◆ SOURCE DATA:
________________

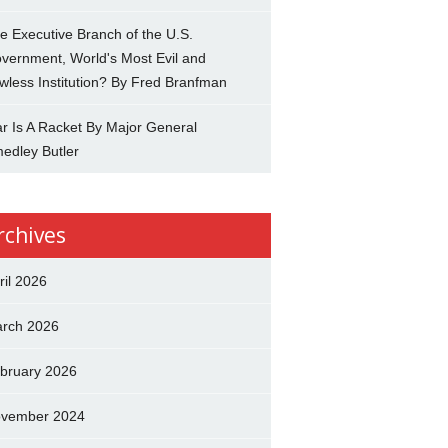
e Executive Branch of the U.S.
vernment, World's Most Evil and
wless Institution? By Fred Branfman
r Is A Racket By Major General
edley Butler
rchives
ril 2026
rch 2026
bruary 2026
vember 2024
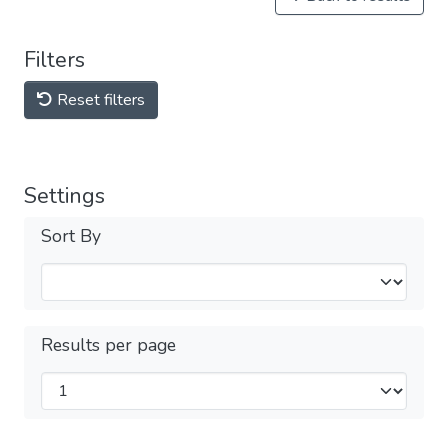
Filters
Reset filters
Settings
Sort By
Results per page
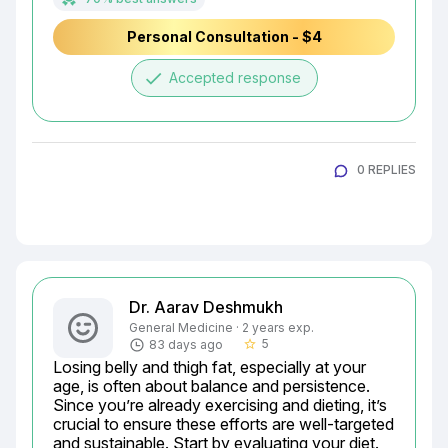
Personal Consultation - $4
done
Accepted response
0 REPLIES
Dr. Aarav Deshmukh
General Medicine · 2 years exp.
5
83 days ago
star_border
Losing belly and thigh fat, especially at your 
age, is often about balance and persistence. 
Since you’re already exercising and dieting, it’s 
crucial to ensure these efforts are well-targeted 
and sustainable. Start by evaluating your diet. 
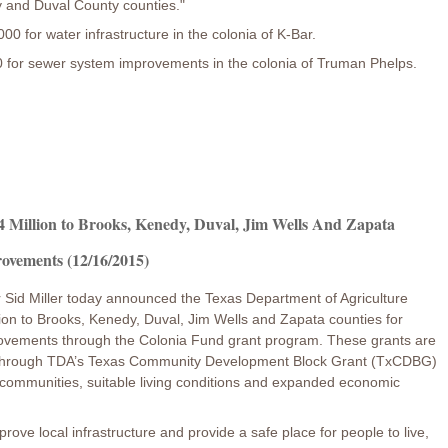
dy and Duval County counties."
 for water infrastructure in the colonia of K-Bar.
for sewer system improvements in the colonia of Truman Phelps.
 Million to Brooks, Kenedy, Duval, Jim Wells And Zapata
rovements (12/16/2015)
 Sid Miller today announced the Texas Department of Agriculture
ion to Brooks, Kenedy, Duval, Jim Wells and Zapata counties for
mprovements through the Colonia Fund grant program. These grants are
d through TDA’s Texas Community Development Block Grant (TxCDBG)
 communities, suitable living conditions and expanded economic
ove local infrastructure and provide a safe place for people to live,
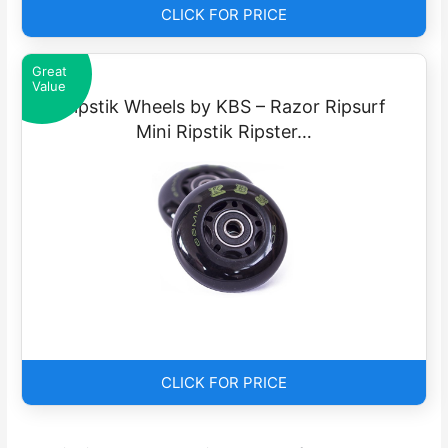
CLICK FOR PRICE
Great
Value
Ripstik Wheels by KBS – Razor Ripsurf
Mini Ripstik Ripster…
CLICK FOR PRICE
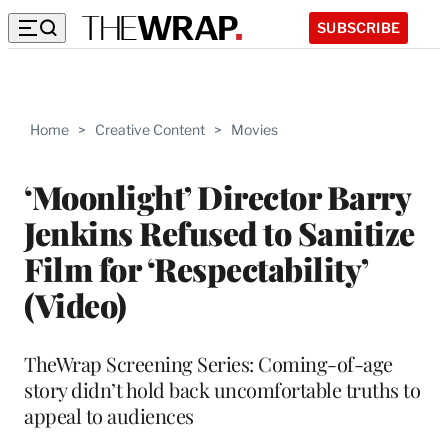
SUBSCRIBE
Home
>
Creative Content
>
Movies
‘Moonlight’ Director Barry
Jenkins Refused to Sanitize
Film for ‘Respectability’
(Video)
TheWrap Screening Series: Coming-of-age
story didn’t hold back uncomfortable truths to
appeal to audiences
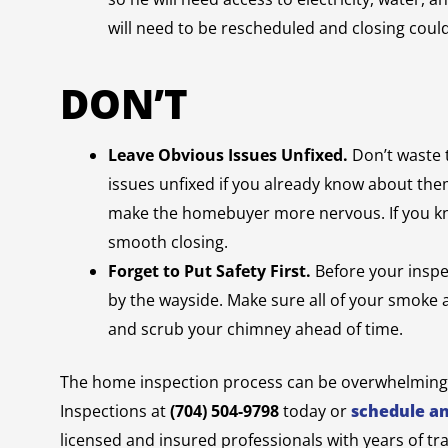
will need to be rescheduled and closing coul
DON’T
Leave Obvious Issues Unfixed.
Don’t waste 
issues unfixed if you already know about them
make the homebuyer more nervous. If you know
smooth closing.
Forget to Put Safety First.
Before your inspec
by the wayside. Make sure all of your smoke
and scrub your chimney ahead of time.
The home inspection process can be overwhelming, 
Inspections at
(704) 504-9798
today or
schedule a
licensed and insured professionals with years of tr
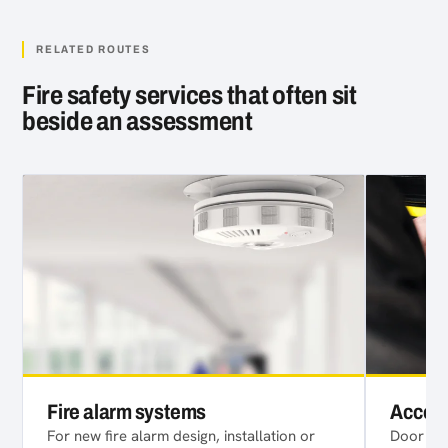
RELATED ROUTES
Fire safety services that often sit
beside an assessment
Fire alarm systems
Access
For new fire alarm design, installation or
Door acc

________________

◆ TASK REQUIREMENTS: I need the lines from the one holding "Leave Obvious Issues Unfixed." through the last line of the entries set down exactly, with every picture left out.

◆ RESPONSE AREA:
Leave Obvious Issues Unfixed.
Don’t waste 
issues unfixed if you already know about them
make the homebuyer more nervous. If you know
smooth closing.
Forget to Put Safety First.
Before your inspec
by the wayside. Make sure all of your smoke
and scrub your chimney ahead of time.
The home inspection process can be overwhelming, 
Inspections at
(704) 504-9798
today or
schedule a
licensed and insured professionals with years of tr
RELATED ROUTES
Fire safety services that often sit
beside an assessment
Fire alarm systems
Access
For new fire alarm design, installation or
Door acc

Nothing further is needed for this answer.